- **Problem details**
Repeat only the stretch of lines below that runs from the line with "Akıl Hastanesinin En" through the line with "Yanlışın Cenazesi", unaltered.

- **Data extracts**
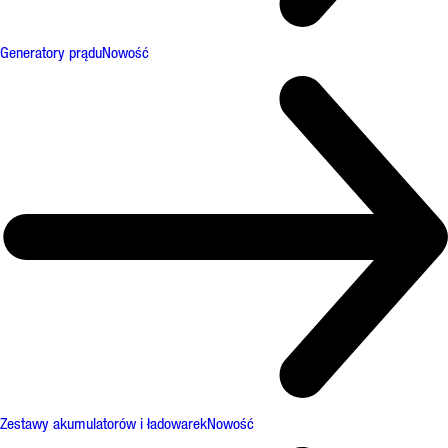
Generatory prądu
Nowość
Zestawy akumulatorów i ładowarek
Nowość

==

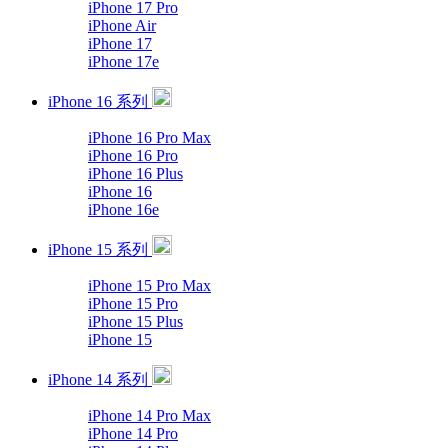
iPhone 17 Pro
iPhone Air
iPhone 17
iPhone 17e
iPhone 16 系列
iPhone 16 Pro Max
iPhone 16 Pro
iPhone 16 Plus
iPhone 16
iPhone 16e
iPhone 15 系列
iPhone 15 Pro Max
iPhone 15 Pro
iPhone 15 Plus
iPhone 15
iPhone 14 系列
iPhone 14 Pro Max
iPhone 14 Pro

...

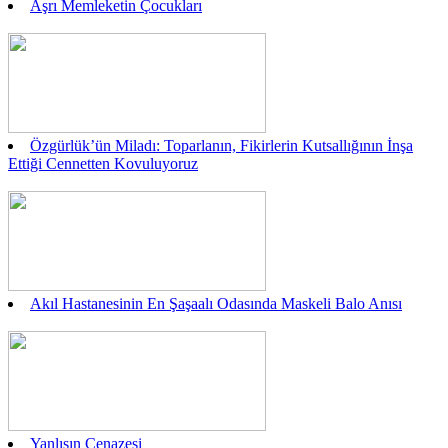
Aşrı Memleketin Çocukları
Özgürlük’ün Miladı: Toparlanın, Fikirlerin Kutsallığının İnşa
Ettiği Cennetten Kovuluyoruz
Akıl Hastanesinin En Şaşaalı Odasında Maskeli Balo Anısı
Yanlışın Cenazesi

- **Answer box**
Akıl Hastanesinin En Şaşaalı Odasında Maskeli Balo Anısı
Yanlışın Cenazesi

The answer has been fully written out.